* [Task objective] Please reproduce the data exactly, though every picture must stay out.

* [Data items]
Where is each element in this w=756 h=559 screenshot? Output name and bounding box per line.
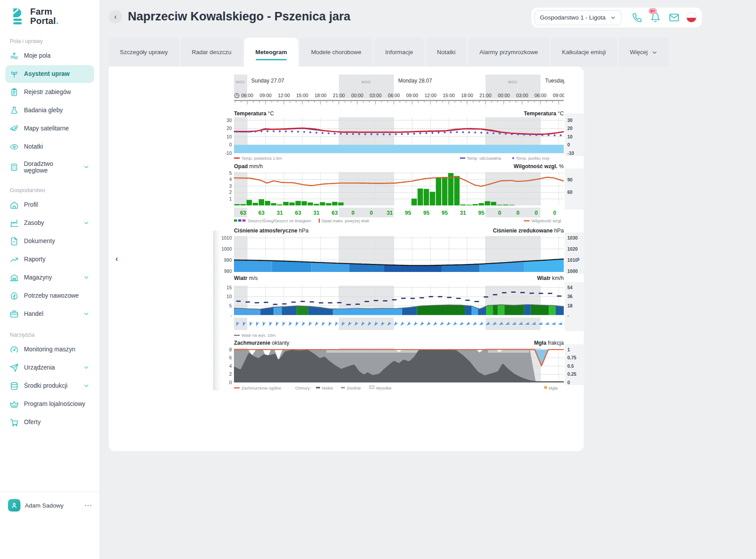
svg-text:Niskie: Niskie — [322, 386, 333, 390]
user-name: Adam Sadowy — [25, 502, 63, 509]
svg-text:95: 95 — [423, 210, 429, 216]
sidebar-item-magazyny[interactable]: Magazyny — [5, 269, 94, 287]
back-button[interactable]: ‹ — [109, 10, 122, 24]
tab-informacje[interactable]: Informacje — [374, 38, 424, 67]
svg-text:00:00: 00:00 — [351, 93, 363, 98]
chevron-down-icon — [83, 311, 90, 317]
clouds-panel: 8160.7540.520.2500Zachmurzenie oktantyMg… — [229, 340, 576, 390]
svg-text:0: 0 — [553, 210, 556, 216]
svg-text:3: 3 — [229, 183, 232, 189]
sidebar-item-potrzeby-nawozowe[interactable]: Potrzeby nawozowe — [5, 287, 94, 305]
sidebar-item-label: Zasoby — [24, 220, 44, 226]
app-logo[interactable]: Farm Portal. — [0, 0, 99, 29]
planet-icon — [10, 124, 19, 133]
gauge-icon — [10, 345, 19, 354]
sidebar-item-badania-gleby[interactable]: Badania gleby — [5, 102, 94, 119]
chevron-down-icon — [651, 49, 658, 56]
mail-button[interactable] — [669, 12, 679, 23]
svg-text:Monday 28.07: Monday 28.07 — [398, 78, 432, 84]
svg-text:15:00: 15:00 — [296, 93, 308, 98]
svg-text:Temp. odczuwalna: Temp. odczuwalna — [467, 156, 502, 161]
svg-text:18:00: 18:00 — [461, 93, 473, 98]
sidebar-item-label: Program lojalnościowy — [24, 401, 85, 407]
svg-text:Wiatr m/s: Wiatr m/s — [234, 275, 257, 281]
tab-meteogram[interactable]: Meteogram — [244, 38, 298, 67]
svg-text:Opad mm/h: Opad mm/h — [234, 163, 263, 169]
document-icon — [10, 237, 19, 246]
section-label: Gospodarstwo — [10, 187, 90, 193]
tab-szczegóły-uprawy[interactable]: Szczegóły uprawy — [109, 38, 179, 67]
tab-kalkulacje-emisji[interactable]: Kalkulacje emisji — [551, 38, 617, 67]
calculator-icon — [10, 163, 19, 172]
phone-button[interactable] — [632, 13, 642, 23]
svg-text:2: 2 — [229, 189, 232, 195]
svg-text:0: 0 — [229, 142, 232, 147]
svg-text:-10: -10 — [567, 150, 574, 156]
tab-label: Informacje — [385, 49, 413, 55]
sidebar-item-label: Oferty — [24, 419, 41, 425]
farm-select[interactable]: Gospodarstwo 1 - Ligota — [534, 10, 621, 25]
tab-notatki[interactable]: Notatki — [426, 38, 467, 67]
sidebar-item-asystent-upraw[interactable]: Asystent upraw — [5, 65, 94, 83]
sidebar-item-środki-produkcji[interactable]: Środki produkcji — [5, 377, 94, 395]
chevron-down-icon — [83, 382, 90, 389]
scroll-right-button[interactable]: › — [573, 252, 584, 265]
tab-label: Notatki — [437, 49, 455, 55]
sidebar-item-doradztwo-węglowe[interactable]: Doradztwo węglowe — [5, 156, 94, 178]
svg-text:NOC: NOC — [361, 80, 371, 84]
svg-text:Wilgotność wzgl. %: Wilgotność wzgl. % — [514, 163, 564, 169]
svg-text:63: 63 — [295, 210, 301, 216]
svg-text:0: 0 — [498, 210, 501, 216]
svg-text:36: 36 — [567, 294, 573, 299]
svg-text:95: 95 — [405, 210, 411, 216]
factory-icon — [10, 219, 19, 228]
svg-text:09:00: 09:00 — [553, 93, 565, 98]
sidebar-item-monitoring-maszyn[interactable]: Monitoring maszyn — [5, 341, 94, 358]
notifications-button[interactable]: 9+ — [650, 12, 661, 23]
page-title: Naprzeciw Kowalskiego - Pszenica jara — [128, 10, 350, 24]
sidebar-item-moje-pola[interactable]: Moje pola — [5, 47, 94, 65]
svg-text:Średnie: Średnie — [347, 386, 361, 390]
user-menu-icon[interactable] — [85, 505, 91, 506]
svg-text:09:00: 09:00 — [406, 93, 418, 98]
user-row[interactable]: Adam Sadowy — [0, 492, 99, 519]
sidebar-item-urządzenia[interactable]: Urządzenia — [5, 359, 94, 377]
language-button[interactable] — [686, 12, 697, 23]
sidebar-item-label: Monitoring maszyn — [24, 346, 75, 353]
svg-text:03:00: 03:00 — [369, 93, 381, 98]
sidebar-item-program-lojalnościowy[interactable]: Program lojalnościowy — [5, 395, 94, 413]
sidebar-item-label: Mapy satelitarne — [24, 125, 69, 132]
svg-text:Tuesday: Tuesday — [545, 78, 566, 84]
svg-text:31: 31 — [460, 210, 466, 216]
chevron-down-icon — [83, 364, 90, 371]
sidebar-item-label: Badania gleby — [24, 107, 63, 114]
sidebar-item-handel[interactable]: Handel — [5, 305, 94, 323]
sidebar-item-profil[interactable]: Profil — [5, 196, 94, 214]
svg-text:20: 20 — [226, 126, 232, 131]
sidebar-item-oferty[interactable]: Oferty — [5, 413, 94, 431]
tab-więcej[interactable]: Więcej — [619, 38, 669, 67]
svg-text:Ciśnienie atmosferyczne hPa: Ciśnienie atmosferyczne hPa — [234, 228, 309, 234]
sidebar-item-label: Potrzeby nawozowe — [24, 292, 79, 299]
svg-text:Ciśnienie zredukowane hPa: Ciśnienie zredukowane hPa — [493, 228, 564, 234]
svg-text:63: 63 — [258, 210, 265, 216]
sidebar-item-dokumenty[interactable]: Dokumenty — [5, 232, 94, 250]
sidebar-item-rejestr-zabiegów[interactable]: Rejestr zabiegów — [5, 83, 94, 101]
sidebar-item-notatki[interactable]: Notatki — [5, 138, 94, 156]
svg-text:21:00: 21:00 — [333, 93, 345, 98]
tab-modele-chorobowe[interactable]: Modele chorobowe — [300, 38, 372, 67]
tab-radar-deszczu[interactable]: Radar deszczu — [181, 38, 242, 67]
svg-text:31: 31 — [277, 210, 283, 216]
sidebar-item-raporty[interactable]: Raporty — [5, 251, 94, 268]
scroll-left-button[interactable]: ‹ — [111, 252, 123, 265]
sidebar-item-mapy-satelitarne[interactable]: Mapy satelitarne — [5, 120, 94, 138]
crown-icon — [10, 400, 19, 409]
svg-text:15:00: 15:00 — [443, 93, 455, 98]
svg-text:21:00: 21:00 — [479, 93, 491, 98]
barn-icon — [10, 201, 19, 209]
svg-text:Temp. powietrza 1.5m: Temp. powietrza 1.5m — [241, 156, 282, 161]
plant-icon — [10, 70, 19, 79]
tab-alarmy-przymrozkowe[interactable]: Alarmy przymrozkowe — [468, 38, 549, 67]
svg-text:-10: -10 — [225, 150, 232, 156]
sidebar-item-zasoby[interactable]: Zasoby — [5, 214, 94, 232]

* [Exercise solution]
Where is each element in this w=756 h=559 screenshot? Output name and bounding box per line.
svg-text:Niskie: Niskie — [322, 386, 333, 390]
user-name: Adam Sadowy — [25, 502, 63, 509]
svg-text:95: 95 — [423, 210, 429, 216]
sidebar-item-magazyny[interactable]: Magazyny — [5, 269, 94, 287]
back-button[interactable]: ‹ — [109, 10, 122, 24]
tab-informacje[interactable]: Informacje — [374, 38, 424, 67]
svg-text:00:00: 00:00 — [351, 93, 363, 98]
chevron-down-icon — [83, 311, 90, 317]
clouds-panel: 8160.7540.520.2500Zachmurzenie oktantyMg… — [229, 340, 576, 390]
svg-text:0: 0 — [553, 210, 556, 216]
svg-text:3: 3 — [229, 183, 232, 189]
sidebar-item-potrzeby-nawozowe[interactable]: Potrzeby nawozowe — [5, 287, 94, 305]
sidebar-item-label: Zasoby — [24, 220, 44, 226]
app-logo[interactable]: Farm Portal. — [0, 0, 99, 29]
planet-icon — [10, 124, 19, 133]
gauge-icon — [10, 345, 19, 354]
sidebar-item-badania-gleby[interactable]: Badania gleby — [5, 102, 94, 119]
chevron-down-icon — [651, 49, 658, 56]
mail-button[interactable] — [669, 12, 679, 23]
svg-text:Monday 28.07: Monday 28.07 — [398, 78, 432, 84]
svg-text:15:00: 15:00 — [296, 93, 308, 98]
svg-text:Temp. odczuwalna: Temp. odczuwalna — [467, 156, 502, 161]
svg-text:18:00: 18:00 — [461, 93, 473, 98]
sidebar-item-label: Program lojalnościowy — [24, 401, 85, 407]
svg-text:Wiatr m/s: Wiatr m/s — [234, 275, 257, 281]
tab-meteogram[interactable]: Meteogram — [244, 38, 298, 67]
svg-text:Opad mm/h: Opad mm/h — [234, 163, 263, 169]
document-icon — [10, 237, 19, 246]
section-label: Gospodarstwo — [10, 187, 90, 193]
tab-szczegóły-uprawy[interactable]: Szczegóły uprawy — [109, 38, 179, 67]
tab-kalkulacje-emisji[interactable]: Kalkulacje emisji — [551, 38, 617, 67]
calculator-icon — [10, 163, 19, 172]
phone-button[interactable] — [632, 13, 642, 23]
svg-text:2: 2 — [229, 189, 232, 195]
svg-text:0: 0 — [229, 142, 232, 147]
svg-text:-10: -10 — [567, 150, 574, 156]
tab-label: Informacje — [385, 49, 413, 55]
sidebar-item-label: Oferty — [24, 419, 41, 425]
farm-select[interactable]: Gospodarstwo 1 - Ligota — [534, 10, 621, 25]
tab-notatki[interactable]: Notatki — [426, 38, 467, 67]
sidebar-item-asystent-upraw[interactable]: Asystent upraw — [5, 65, 94, 83]
sidebar-item-środki-produkcji[interactable]: Środki produkcji — [5, 377, 94, 395]
chevron-down-icon — [83, 382, 90, 389]
scroll-right-button[interactable]: › — [573, 252, 584, 265]
tab-label: Notatki — [437, 49, 455, 55]
sidebar-item-doradztwo-węglowe[interactable]: Doradztwo węglowe — [5, 156, 94, 178]
svg-text:NOC: NOC — [361, 80, 371, 84]
svg-text:Wilgotność wzgl. %: Wilgotność wzgl. % — [514, 163, 564, 169]
svg-text:63: 63 — [295, 210, 301, 216]
svg-text:0: 0 — [498, 210, 501, 216]
svg-text:36: 36 — [567, 294, 573, 299]
svg-text:95: 95 — [405, 210, 411, 216]
factory-icon — [10, 219, 19, 228]
svg-text:09:00: 09:00 — [553, 93, 565, 98]
sidebar-item-monitoring-maszyn[interactable]: Monitoring maszyn — [5, 341, 94, 358]
notifications-button[interactable]: 9+ — [650, 12, 661, 23]
page-title: Naprzeciw Kowalskiego - Pszenica jara — [128, 10, 350, 24]
sidebar-item-moje-pola[interactable]: Moje pola — [5, 47, 94, 65]
svg-text:Średnie: Średnie — [347, 386, 361, 390]
user-menu-icon[interactable] — [85, 505, 91, 506]
svg-text:09:00: 09:00 — [406, 93, 418, 98]
user-row[interactable]: Adam Sadowy — [0, 492, 99, 519]
sidebar-item-urządzenia[interactable]: Urządzenia — [5, 359, 94, 377]
language-button[interactable] — [686, 12, 697, 23]
sidebar-item-label: Monitoring maszyn — [24, 346, 75, 353]
svg-text:03:00: 03:00 — [369, 93, 381, 98]
sidebar-item-program-lojalnościowy[interactable]: Program lojalnościowy — [5, 395, 94, 413]
sidebar-item-label: Mapy satelitarne — [24, 125, 69, 132]
svg-text:Tuesday: Tuesday — [545, 78, 566, 84]
svg-text:31: 31 — [460, 210, 466, 216]
chevron-down-icon — [83, 364, 90, 371]
sidebar-item-label: Badania gleby — [24, 107, 63, 114]
sidebar-item-handel[interactable]: Handel — [5, 305, 94, 323]
sidebar-item-profil[interactable]: Profil — [5, 196, 94, 214]
svg-text:20: 20 — [226, 126, 232, 131]
sidebar-item-oferty[interactable]: Oferty — [5, 413, 94, 431]
tab-więcej[interactable]: Więcej — [619, 38, 669, 67]
svg-text:Ciśnienie atmosferyczne hPa: Ciśnienie atmosferyczne hPa — [234, 228, 309, 234]
sidebar-item-label: Potrzeby nawozowe — [24, 292, 79, 299]
svg-text:Ciśnienie zredukowane hPa: Ciśnienie zredukowane hPa — [493, 228, 564, 234]
svg-text:63: 63 — [258, 210, 265, 216]
sidebar-item-dokumenty[interactable]: Dokumenty — [5, 232, 94, 250]
sidebar-item-rejestr-zabiegów[interactable]: Rejestr zabiegów — [5, 83, 94, 101]
sidebar-item-notatki[interactable]: Notatki — [5, 138, 94, 156]
svg-text:21:00: 21:00 — [333, 93, 345, 98]
tab-modele-chorobowe[interactable]: Modele chorobowe — [300, 38, 372, 67]
tab-radar-deszczu[interactable]: Radar deszczu — [181, 38, 242, 67]
svg-text:31: 31 — [277, 210, 283, 216]
sidebar-item-raporty[interactable]: Raporty — [5, 251, 94, 268]
scroll-left-button[interactable]: ‹ — [111, 252, 123, 265]
sidebar-item-mapy-satelitarne[interactable]: Mapy satelitarne — [5, 120, 94, 138]
crown-icon — [10, 400, 19, 409]
svg-text:15:00: 15:00 — [443, 93, 455, 98]
svg-text:21:00: 21:00 — [479, 93, 491, 98]
barn-icon — [10, 201, 19, 209]
svg-text:Temp. powietrza 1.5m: Temp. powietrza 1.5m — [241, 156, 282, 161]
plant-icon — [10, 70, 19, 79]
tab-alarmy-przymrozkowe[interactable]: Alarmy przymrozkowe — [468, 38, 549, 67]
svg-text:-10: -10 — [225, 150, 232, 156]
sidebar-item-zasoby[interactable]: Zasoby — [5, 214, 94, 232]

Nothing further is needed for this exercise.